Financial Analysis
Financial Assessment
Throughout this analysis, we will use Microsoft as a proxy for the SaaS industry, while still recognizing the difference in company size, market share, and life-cycle stage. In addition, we will also reference Black Knight, although not a SaaS industry leader, serves as a good alternative for Appraisal Vision. However, we recognize that Black Knight is a company much further in the life cycle than Appraisal Vision. Black Knight in 2020 posted a profit of $230 million and revenue of $1.197 billion. While Appraisal Vision has posted losses. Both Microsoft and Black Knight will help put the financial ratios in perspective.
AppraisalVision posted an 87.7% growth in revenue year over year in 2020. Meanwhile, their total expenses increased by 54.5%. This shows that even though their losses were bigger in 2020 than in 2019 their revenues are growing at a faster rate than their expenses; if this trend continues, they will be able to post profits. Their total expenses as a percent of their revenue decreased by 17.7%.

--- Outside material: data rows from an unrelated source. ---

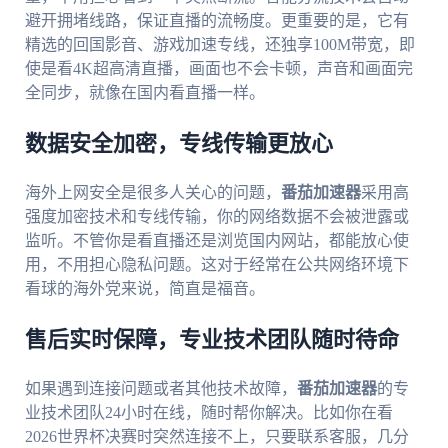
避开拥堵线路，保证直播的流畅度。更重要的是，它有
精选的回国影音、游戏加速专线，还独享100M带宽，即
使是看4K超高清直播，画面也不会卡顿，声音和画面完
全同步，就像在国内看直播一样。
数据安全加密，专线传输更放心
海外上网安全是很多人关心的问题，
番茄加速器
采用高
强度加密技术和专线传输，你的网络数据不会被泄露或
监听。不管你是看直播还是浏览国内网站，都能放心使
用，不用担心隐私问题。这对于经常在公共网络环境下
看球的海外党来说，简直是福音。
售后实时保障，专业技术团队随时待命
如果遇到连接问题或者其他技术故障，
番茄加速器
的专
业技术团队24小时在线，随时帮你解决。比如你在看
2026世界杯决赛时突然连接不上，只要联系客服，几分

To better understand these big picture statistics, we needed to also determine their key drivers. One of the things that contributed to both their increase in revenue and expenses is the great increase in their marketing spending. From 2019 to 2020, marketing expenses increased by 3,288.2%. An investment that most likely led to an increase in clients and subsequently helped grow AppraisalVision’s revenue. Additionally, their depreciation and amortization decreased by 98% in 2020 which played a big role in limiting their expenses. Another notable increase is their payroll and administrative expenses- both increased by more than 100%. This increase means they had more employees which would then allow them to have the ability to scale up their operations to match a growing network. This was especially crucial when the markets saw a surprise increase in demand throughout 2020 as a result of the drop in interest rates.
The company has very good liquidity with a cash ratio of 2.9 and a current ratio of 3.29. The cash ratio means that they have 2.9 times as much cash and cash equivalents as they do total current liabilities. This means that in event that all their current liabilities come to collect now, AppraisalVision would be able to cover them 2.9 times over just with their cash and 3.29 times over if we include all their current assets. Current assets mean assets that can be liquidated within a year. This setup of their financials is in line with tech-industry standards. Most, if not all tech companies have current ratios over 1.0. For example, Microsoft has a cash ratio of 1.89 and a current ratio of 2.52 (Yahoo Finance, 2021). Back Knight also has a cash ratio of 0.12 and a current ratio of 0.99 (Yahoo Finance, 2021).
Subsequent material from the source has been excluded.